Mañana Means Heaven by Tim Z. Hernandez
The University of Arizona Press, 2013; 230 pp
Reviewed by Courtney Craggett
When I think of novels that combine fiction and nonfiction, I think of two categories: There are the novels that are more like memoirs, that combine real elements of an author’s life with fiction in order to get at a stronger truth; and there are the novels, often historical fiction, that flesh out a real character or event. In Mañana Means Heaven, Tim Z. Hernandez does the latter, but he does it in a way that I’ve not seen done before.
Hernandez’ novel is built around a real historical character, but one that Hernandez only knew about because she had already been fictionalized in a novel. In On the Road, Jack Kerouac talks about a Mexican girl he met and had a brief affair with during his travels. This girl, Terry, always intrigued Hernandez. He began researching the historical Terry, Bea Franco, and eventually tracked down her children and ended up finding that she was still alive. He then used his conversations with Bea’s children and the letters she and Jack wrote to each other to retell the story of Jack Kerouac’s Mexican girl.

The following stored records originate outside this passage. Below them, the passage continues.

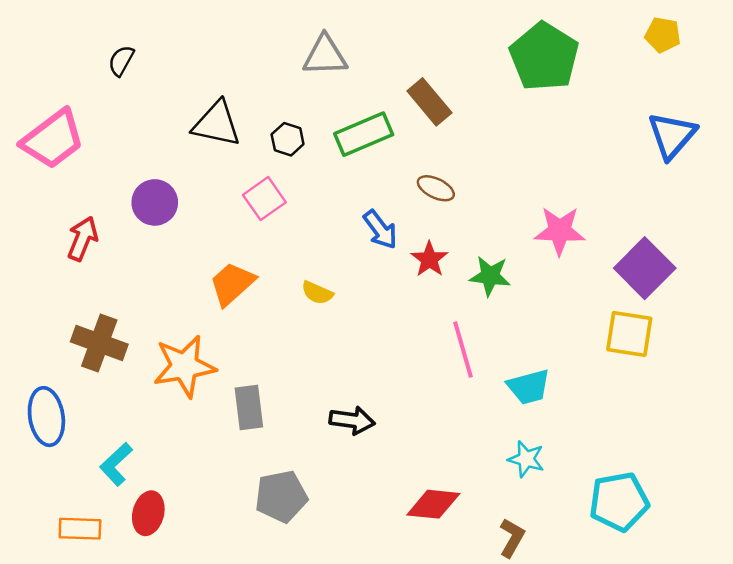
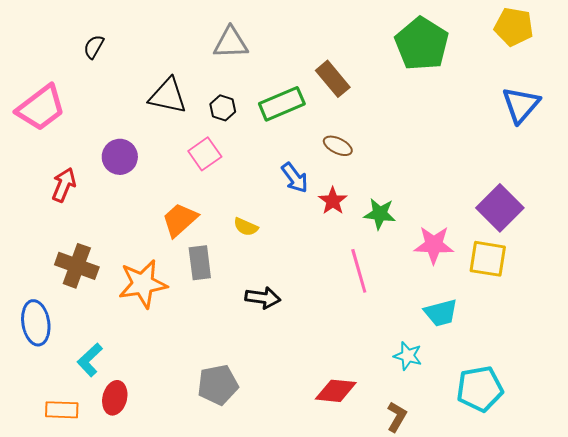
yellow pentagon: (663, 35) -> (514, 27), size x1.4
gray triangle: (325, 55) -> (231, 43), moved
pink star: (560, 231) -> (434, 245), moved
cyan trapezoid: (529, 387) -> (441, 313), moved
gray rectangle: (249, 407) -> (200, 263), moved
black arrow: (352, 420) -> (263, 298), moved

In Hernandez’ story, Bea Franco is a young woman who has an affair with the author Jack Kerouac. She meets Kerouac on the bus, while fleeing her abusive husband. He persuades her to spend a few days in a hotel with him, and they fall in love. Jack listens to Bea’s story and makes her feel important and understood. “She might have gone the rest of her life without ever knowing she had a story in the first place,” Hernandez writes, perhaps alluding to the fact that the historical Bea Franco never knew that she was featured in Kerouac’s novel.
Bea and Jack plan to make a new life together in New York with Bea’s children, but first they need money, so they go back to the labor camps in Selma, where they work in the fields together. The work is difficult for Jack, though, and soon Bea’s violent husband is after him. Bea persuades Jack to go ahead of her to New York, and she will follow as soon as she has enough money. The two maintain a letter correspondence for a few months, until Jack stops writing.

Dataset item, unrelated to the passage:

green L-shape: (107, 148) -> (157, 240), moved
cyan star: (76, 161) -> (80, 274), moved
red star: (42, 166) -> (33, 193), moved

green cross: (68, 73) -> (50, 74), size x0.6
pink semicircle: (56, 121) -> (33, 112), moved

Hernandez’ novel fills an important void in American literature. He writes of the California labor camps of the 30s and 40s that are seen in other American novels, but he describes an often-ignored side of them – the Chicano side. These are people who work alongside the Oklahomans and other field workers, but with their poverty and hardship looms another threat. Bea tells Jack, “when all the picking’s done, the farmers call immigration on themselves so all the workers get deported, this way they don’t have to pay ‘em their last check.” Hernandez describes the families living in these conditions and gives them a voice and a face in literature.
On a smaller scale, though, this is a novel about a woman finding her own way to safety and self-sufficiency. Bea is smart and strong from the beginning. She stands up to her husband and to her father, but she is still afraid of them. She looks to Jack for salvation. Through her relationship with him, she learns to hope. “There’s always mañana,” Bea’s brother says once. Hernandez writes, “it sounded like a possibility, a promise of things to come.” Bea expects Jack to rescue her, but as the days without him pass, she finds that she can provide for her children on her own. In one chapter she takes her children for ice cream and sees their happiness, and “she wondered in that moment whether or not the kids actually needed [their father] at all. Or any man. It seemed entirely possible that she alone could continue on this way and things would still turn out as they were meant.” In the end, Bea goes looking for Jack, but when she cannot find him she finds instead strength within herself, and she returns to her children and her life in California, this time unafraid of the future.